- **WHAT IS REQUIRED**: Don't include any picture when you restate the data word for word.

- **Page images and extracted text**:
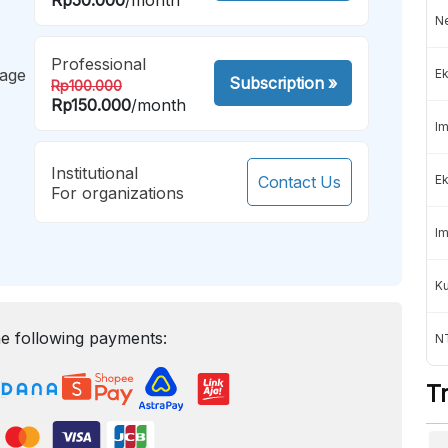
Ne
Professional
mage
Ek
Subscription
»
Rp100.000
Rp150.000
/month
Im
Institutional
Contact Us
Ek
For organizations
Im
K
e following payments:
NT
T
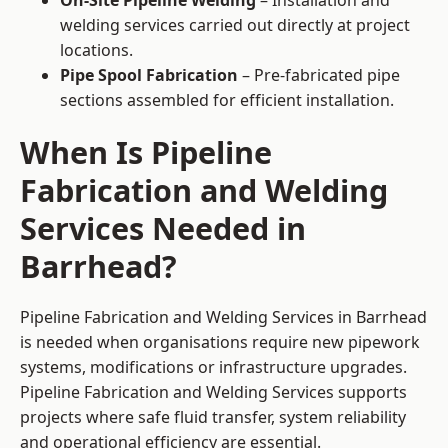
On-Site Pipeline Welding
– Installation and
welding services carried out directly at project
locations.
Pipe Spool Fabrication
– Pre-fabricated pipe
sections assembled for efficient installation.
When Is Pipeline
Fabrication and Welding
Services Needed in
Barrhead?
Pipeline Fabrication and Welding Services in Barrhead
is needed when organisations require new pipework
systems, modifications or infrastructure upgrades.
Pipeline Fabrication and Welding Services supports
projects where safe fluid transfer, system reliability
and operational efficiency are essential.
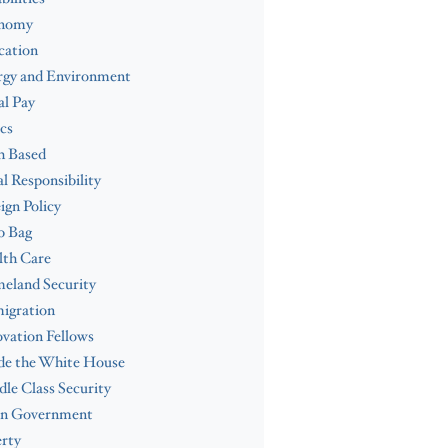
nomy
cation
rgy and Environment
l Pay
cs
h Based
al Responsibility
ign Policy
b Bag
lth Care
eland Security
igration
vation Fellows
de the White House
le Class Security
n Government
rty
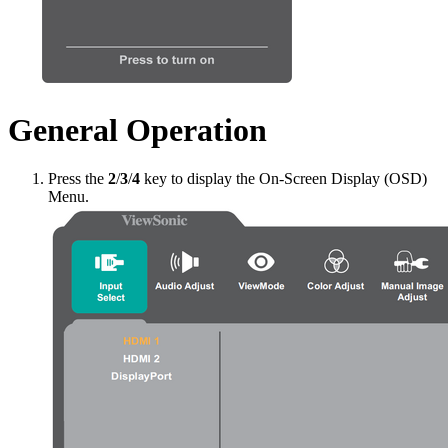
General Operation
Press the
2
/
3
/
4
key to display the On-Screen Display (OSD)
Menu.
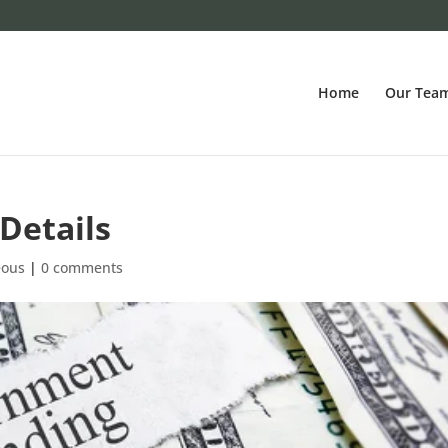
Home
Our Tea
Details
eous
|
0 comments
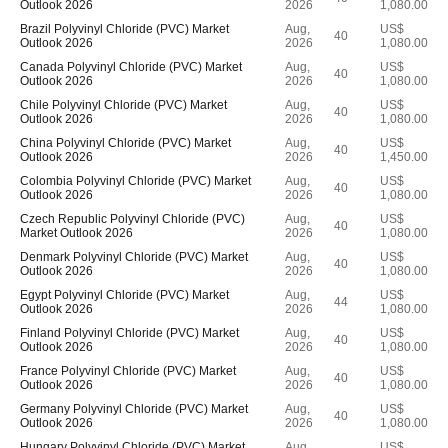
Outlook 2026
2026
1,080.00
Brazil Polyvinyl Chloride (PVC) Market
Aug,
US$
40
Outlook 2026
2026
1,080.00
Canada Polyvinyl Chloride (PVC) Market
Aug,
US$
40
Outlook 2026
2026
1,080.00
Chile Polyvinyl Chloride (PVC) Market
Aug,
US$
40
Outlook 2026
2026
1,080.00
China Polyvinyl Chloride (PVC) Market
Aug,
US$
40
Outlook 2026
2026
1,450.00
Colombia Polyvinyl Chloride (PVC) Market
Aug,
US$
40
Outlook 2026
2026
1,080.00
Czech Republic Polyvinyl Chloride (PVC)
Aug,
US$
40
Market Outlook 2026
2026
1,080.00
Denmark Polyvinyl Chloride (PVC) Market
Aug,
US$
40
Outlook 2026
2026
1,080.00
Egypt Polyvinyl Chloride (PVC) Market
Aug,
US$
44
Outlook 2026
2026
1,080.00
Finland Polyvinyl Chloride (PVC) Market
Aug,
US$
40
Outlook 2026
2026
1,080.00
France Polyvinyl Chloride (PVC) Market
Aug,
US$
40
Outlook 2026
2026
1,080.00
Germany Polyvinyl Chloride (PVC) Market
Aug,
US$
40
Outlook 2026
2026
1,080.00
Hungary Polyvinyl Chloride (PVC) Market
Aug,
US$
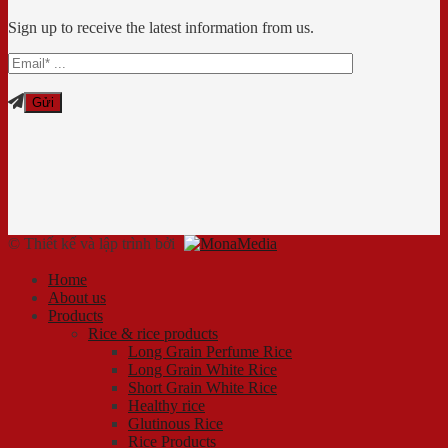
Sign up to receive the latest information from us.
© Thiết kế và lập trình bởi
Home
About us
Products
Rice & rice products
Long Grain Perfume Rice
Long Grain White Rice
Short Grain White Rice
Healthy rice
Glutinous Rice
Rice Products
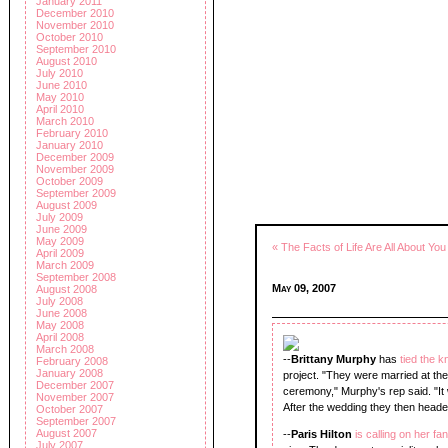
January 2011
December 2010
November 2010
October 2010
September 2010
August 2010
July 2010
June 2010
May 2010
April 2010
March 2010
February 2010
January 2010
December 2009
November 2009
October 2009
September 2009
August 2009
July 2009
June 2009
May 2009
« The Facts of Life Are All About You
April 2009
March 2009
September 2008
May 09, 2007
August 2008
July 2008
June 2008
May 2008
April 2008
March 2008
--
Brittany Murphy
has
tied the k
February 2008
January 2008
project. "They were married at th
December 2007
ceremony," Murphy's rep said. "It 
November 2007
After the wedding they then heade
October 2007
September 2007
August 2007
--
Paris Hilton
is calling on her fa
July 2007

- **OUTPUT FOR THIS EXERCISE**:
Ne
Professional
mage
Ek
Subscription
»
Rp100.000
Rp150.000
/month
Im
Institutional
Contact Us
Ek
For organizations
Im
K
e following payments:
NT
T
On-Site Pipeline Welding
– Installation and
welding services carried out directly at project
locations.
Pipe Spool Fabrication
– Pre-fabricated pipe
sections assembled for efficient installation.
When Is Pipeline
Fabrication and Welding
Services Needed in
Barrhead?
Pipeline Fabrication and Welding Services in Barrhead
is needed when organisations require new pipework
systems, modifications or infrastructure upgrades.
Pipeline Fabrication and Welding Services supports
projects where safe fluid transfer, system reliability
and operational efficiency are essential.
nomy
cation
rgy and Environment
l Pay
cs
h Based
al Responsibility
ign Policy
b Bag
lth Care
eland Security
igration
vation Fellows
de the White House
le Class Security
n Government
rty
General Operation
Press the
2
/
3
/
4
key to display the On-Screen Display (OSD)
Menu.
Home
Our Tea
Details
eous
|
0 comments
Outlook 2026
2026
1,080.00
Brazil Polyvinyl Chloride (PVC) Market
Aug,
US$
40
Outlook 2026
2026
1,080.00
Canada Polyvinyl Chloride (PVC) Market
Aug,
US$
40
Outlook 2026
2026
1,080.00
Chile Polyvinyl Chloride (PVC) Market
Aug,
US$
40
Outlook 2026
2026
1,080.00
China Polyvinyl Chloride (PVC) Market
Aug,
US$
40
Outlook 2026
2026
1,450.00
Colombia Polyvinyl Chloride (PVC) Market
Aug,
US$
40
Outlook 2026
2026
1,080.00
Czech Republic Polyvinyl Chloride (PVC)
Aug,
US$
40
Market Outlook 2026
2026
1,080.00
Denmark Polyvinyl Chloride (PVC) Market
Aug,
US$
40
Outlook 2026
2026
1,080.00
Egypt Polyvinyl Chloride (PVC) Market
Aug,
US$
44
Outlook 2026
2026
1,080.00
Finland Polyvinyl Chloride (PVC) Market
Aug,
US$
40
Outlook 2026
2026
1,080.00
France Polyvinyl Chloride (PVC) Market
Aug,
US$
40
Outlook 2026
2026
1,080.00
Germany Polyvinyl Chloride (PVC) Market
Aug,
US$
40
Outlook 2026
2026
1,080.00
Hungary Polyvinyl Chloride (PVC) Market
Aug,
US$
Sign up to receive the latest information from us.
© Thiết kế và lập trình bởi
Home
About us
Products
Rice & rice products
Long Grain Perfume Rice
Long Grain White Rice
Short Grain White Rice
Healthy rice
Glutinous Rice
Rice Products
January 2011
December 2010
November 2010
October 2010
September 2010
August 2010
July 2010
June 2010
May 2010
April 2010
March 2010
February 2010
January 2010
December 2009
November 2009
October 2009
September 2009
August 2009
July 2009
June 2009
May 2009
« The Facts of Life Are All About You
April 2009
March 2009
September 2008
May 09, 2007
August 2008
July 2008
June 2008
May 2008
April 2008
March 2008
--
Brittany Murphy
has
tied the k
February 2008
January 2008
project. "They were married at th
December 2007
ceremony," Murphy's rep said. "It 
November 2007
After the wedding they then heade
October 2007
September 2007
August 2007
--
Paris Hilton
is calling on her fa
July 2007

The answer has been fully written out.